Home | Connectors | Amazon S3 | Amazon S3 - Prodigy Integration and Automation
Data flow: Amazon S3 ? Prodigy
Store large volumes of source files in Amazon S3, such as images, PDFs, audio clips, or text corpora, and let Prodigy pull only the subsets needed for labeling. This gives data science and operations teams a single, governed repository for raw training data while Prodigy handles the annotation workflow.
Data flow: Prodigy ? Amazon S3
After annotation is completed, export labeled datasets, review outputs, and training-ready files from Prodigy into Amazon S3 for downstream model training, audit retention, or sharing with other teams. This creates a durable handoff between labeling and machine learning pipelines.
Data flow: Amazon S3 ? Prodigy ? Amazon S3
Use Amazon S3 as the master repository for unlabeled data and let Prodigy continuously sample the next best records for annotation based on model uncertainty or active learning rules. Once labels are produced, write them back to Amazon S3 to refresh the training set for the next iteration.
Data flow: Amazon S3 ? Prodigy
Organizations with product images, inspection photos, or visual search assets can store image libraries in Amazon S3 and stream them into Prodigy for bounding box, classification, or segmentation tasks. This is especially useful for retail, manufacturing, and logistics teams managing large image volumes.
Data flow: Amazon S3 ? Prodigy
Use Amazon S3 to store emails, support tickets, contracts, chat logs, or scanned documents, then feed those files into Prodigy for entity recognition, text classification, or relation annotation. This helps legal, customer service, and analytics teams build structured datasets from unstructured content.

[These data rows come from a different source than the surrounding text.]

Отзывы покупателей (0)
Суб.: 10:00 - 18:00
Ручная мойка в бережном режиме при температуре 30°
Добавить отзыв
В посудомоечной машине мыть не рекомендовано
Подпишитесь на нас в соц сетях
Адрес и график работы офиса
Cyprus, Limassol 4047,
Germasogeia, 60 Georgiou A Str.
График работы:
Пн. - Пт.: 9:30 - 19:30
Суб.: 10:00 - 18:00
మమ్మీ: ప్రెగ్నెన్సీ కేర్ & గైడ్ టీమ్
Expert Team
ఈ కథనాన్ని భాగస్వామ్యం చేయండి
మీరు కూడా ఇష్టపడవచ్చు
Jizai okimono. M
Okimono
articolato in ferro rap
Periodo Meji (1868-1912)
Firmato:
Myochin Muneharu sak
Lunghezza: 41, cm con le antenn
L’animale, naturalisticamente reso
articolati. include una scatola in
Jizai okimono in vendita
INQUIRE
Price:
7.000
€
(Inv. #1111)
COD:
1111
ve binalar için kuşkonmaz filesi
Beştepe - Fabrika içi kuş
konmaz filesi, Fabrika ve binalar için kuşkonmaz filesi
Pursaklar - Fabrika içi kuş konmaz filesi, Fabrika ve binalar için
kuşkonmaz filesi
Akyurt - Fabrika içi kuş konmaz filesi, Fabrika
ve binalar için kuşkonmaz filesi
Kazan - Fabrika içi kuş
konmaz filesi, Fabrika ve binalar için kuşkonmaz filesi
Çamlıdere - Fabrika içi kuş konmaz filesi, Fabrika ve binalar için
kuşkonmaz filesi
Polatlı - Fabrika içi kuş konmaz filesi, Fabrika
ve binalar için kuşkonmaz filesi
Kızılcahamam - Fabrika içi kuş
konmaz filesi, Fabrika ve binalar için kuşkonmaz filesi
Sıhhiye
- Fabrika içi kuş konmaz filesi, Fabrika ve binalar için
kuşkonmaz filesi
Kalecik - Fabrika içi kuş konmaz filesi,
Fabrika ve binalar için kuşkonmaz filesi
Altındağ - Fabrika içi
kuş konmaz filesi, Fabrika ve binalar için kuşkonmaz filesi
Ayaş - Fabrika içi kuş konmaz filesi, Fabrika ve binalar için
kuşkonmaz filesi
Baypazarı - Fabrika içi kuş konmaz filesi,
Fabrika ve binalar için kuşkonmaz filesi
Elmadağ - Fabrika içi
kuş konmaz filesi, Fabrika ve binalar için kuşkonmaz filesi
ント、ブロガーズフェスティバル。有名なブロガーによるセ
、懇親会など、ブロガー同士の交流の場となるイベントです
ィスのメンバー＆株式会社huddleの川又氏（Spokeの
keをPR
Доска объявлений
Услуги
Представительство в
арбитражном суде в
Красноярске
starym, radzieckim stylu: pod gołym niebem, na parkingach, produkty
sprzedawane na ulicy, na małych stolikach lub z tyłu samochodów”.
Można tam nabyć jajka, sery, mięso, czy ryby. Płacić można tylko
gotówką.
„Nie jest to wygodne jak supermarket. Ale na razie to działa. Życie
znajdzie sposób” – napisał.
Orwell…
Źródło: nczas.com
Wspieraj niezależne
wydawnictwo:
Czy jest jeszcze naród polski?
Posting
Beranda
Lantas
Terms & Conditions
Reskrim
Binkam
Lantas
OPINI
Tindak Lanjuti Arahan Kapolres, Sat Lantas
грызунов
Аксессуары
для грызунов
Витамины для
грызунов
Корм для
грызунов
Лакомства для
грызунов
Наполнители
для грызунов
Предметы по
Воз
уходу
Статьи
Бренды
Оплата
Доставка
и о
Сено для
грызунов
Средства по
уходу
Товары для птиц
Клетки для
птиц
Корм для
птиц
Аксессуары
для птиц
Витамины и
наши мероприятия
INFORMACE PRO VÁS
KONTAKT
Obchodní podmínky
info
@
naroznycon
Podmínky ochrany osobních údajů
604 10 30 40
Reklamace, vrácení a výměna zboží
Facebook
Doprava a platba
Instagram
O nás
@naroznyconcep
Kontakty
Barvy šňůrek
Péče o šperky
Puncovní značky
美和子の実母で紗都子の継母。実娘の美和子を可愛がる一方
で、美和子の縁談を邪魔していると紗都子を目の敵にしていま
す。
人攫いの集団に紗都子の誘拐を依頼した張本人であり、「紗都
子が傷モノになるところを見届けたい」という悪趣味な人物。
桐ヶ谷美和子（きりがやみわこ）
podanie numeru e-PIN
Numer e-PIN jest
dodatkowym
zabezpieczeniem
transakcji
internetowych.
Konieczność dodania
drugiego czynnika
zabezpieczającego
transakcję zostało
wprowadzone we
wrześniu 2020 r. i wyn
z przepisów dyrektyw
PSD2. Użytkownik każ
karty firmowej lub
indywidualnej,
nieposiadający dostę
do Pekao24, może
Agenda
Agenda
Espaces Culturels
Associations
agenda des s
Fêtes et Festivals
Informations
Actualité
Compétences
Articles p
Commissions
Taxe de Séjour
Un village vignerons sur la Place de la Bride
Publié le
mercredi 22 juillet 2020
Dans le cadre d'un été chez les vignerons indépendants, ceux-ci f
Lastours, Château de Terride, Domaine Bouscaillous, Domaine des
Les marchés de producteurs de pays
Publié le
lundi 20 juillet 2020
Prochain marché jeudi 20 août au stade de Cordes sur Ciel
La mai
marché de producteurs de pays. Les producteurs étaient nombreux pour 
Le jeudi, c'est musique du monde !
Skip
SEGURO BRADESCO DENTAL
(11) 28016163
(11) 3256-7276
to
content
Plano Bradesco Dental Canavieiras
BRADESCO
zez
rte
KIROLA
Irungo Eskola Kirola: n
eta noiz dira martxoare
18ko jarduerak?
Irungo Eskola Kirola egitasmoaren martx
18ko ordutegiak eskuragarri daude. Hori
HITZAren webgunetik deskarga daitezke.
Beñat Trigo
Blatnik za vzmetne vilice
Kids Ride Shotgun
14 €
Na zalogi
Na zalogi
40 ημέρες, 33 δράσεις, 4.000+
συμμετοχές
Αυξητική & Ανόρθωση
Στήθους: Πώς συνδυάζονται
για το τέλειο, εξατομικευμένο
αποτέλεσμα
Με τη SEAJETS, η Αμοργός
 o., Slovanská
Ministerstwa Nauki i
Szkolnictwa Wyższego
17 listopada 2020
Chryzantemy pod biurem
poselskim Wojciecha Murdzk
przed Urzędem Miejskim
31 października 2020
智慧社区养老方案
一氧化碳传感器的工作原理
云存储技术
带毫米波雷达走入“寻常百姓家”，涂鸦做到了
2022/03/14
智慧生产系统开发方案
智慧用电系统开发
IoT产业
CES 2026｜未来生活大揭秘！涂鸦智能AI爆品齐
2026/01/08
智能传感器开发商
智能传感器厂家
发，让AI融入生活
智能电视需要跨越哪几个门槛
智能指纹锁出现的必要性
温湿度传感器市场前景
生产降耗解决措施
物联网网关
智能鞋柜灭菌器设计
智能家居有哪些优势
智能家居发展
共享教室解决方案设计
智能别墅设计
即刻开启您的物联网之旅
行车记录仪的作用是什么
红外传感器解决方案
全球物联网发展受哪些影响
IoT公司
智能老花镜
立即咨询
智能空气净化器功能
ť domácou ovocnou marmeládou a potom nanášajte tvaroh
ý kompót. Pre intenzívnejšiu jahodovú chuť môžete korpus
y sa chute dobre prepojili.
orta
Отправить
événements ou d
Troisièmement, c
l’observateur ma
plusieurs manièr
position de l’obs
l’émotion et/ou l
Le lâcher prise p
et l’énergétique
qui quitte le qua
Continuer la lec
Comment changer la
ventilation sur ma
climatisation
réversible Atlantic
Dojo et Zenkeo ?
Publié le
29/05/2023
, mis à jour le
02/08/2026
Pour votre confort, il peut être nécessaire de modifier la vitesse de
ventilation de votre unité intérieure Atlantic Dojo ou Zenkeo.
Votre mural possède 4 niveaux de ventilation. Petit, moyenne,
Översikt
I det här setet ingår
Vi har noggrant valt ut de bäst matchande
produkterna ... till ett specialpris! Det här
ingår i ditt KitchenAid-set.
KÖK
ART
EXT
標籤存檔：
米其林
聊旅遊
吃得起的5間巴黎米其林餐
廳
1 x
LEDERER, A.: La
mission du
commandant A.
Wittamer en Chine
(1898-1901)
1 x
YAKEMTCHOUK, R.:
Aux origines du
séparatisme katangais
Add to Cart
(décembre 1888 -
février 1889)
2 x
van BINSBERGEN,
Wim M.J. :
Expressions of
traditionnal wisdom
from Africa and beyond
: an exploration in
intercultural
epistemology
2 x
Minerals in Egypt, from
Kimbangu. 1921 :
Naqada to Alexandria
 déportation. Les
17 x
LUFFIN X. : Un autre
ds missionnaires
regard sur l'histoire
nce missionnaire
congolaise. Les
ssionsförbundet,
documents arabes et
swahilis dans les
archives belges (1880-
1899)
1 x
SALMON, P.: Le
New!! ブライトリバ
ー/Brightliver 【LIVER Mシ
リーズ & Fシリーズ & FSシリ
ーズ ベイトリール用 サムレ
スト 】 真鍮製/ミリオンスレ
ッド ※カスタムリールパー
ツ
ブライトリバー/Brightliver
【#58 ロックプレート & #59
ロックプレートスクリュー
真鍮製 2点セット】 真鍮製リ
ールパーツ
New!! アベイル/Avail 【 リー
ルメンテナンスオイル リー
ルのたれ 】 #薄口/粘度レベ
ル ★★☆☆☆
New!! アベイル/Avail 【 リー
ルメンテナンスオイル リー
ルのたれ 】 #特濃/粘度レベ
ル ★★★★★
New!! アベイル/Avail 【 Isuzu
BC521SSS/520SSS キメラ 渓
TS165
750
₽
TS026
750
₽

Data flow: Prodigy ? Amazon S3 ? Prodigy
Store completed annotation batches in Amazon S3 for review, audit, or secondary validation, then reload corrected files into Prodigy for rework when needed. This supports multi-stage review processes where subject matter experts, QA teams, and data scientists collaborate on label quality.
Data flow: Amazon S3 ? Prodigy and Prodigy ? Amazon S3
Use Amazon S3 as the shared distribution layer for global teams working on the same labeling program. Regional teams can pull assigned datasets into Prodigy, annotate independently, and publish results back to Amazon S3 for consolidation and downstream model training.
Data flow: Prodigy ? Amazon S3
Store each labeled dataset version from Prodigy in Amazon S3 with clear naming conventions, timestamps, and project identifiers. This gives ML teams a reliable history of training data used for each model release and supports reproducibility, rollback, and governance requirements.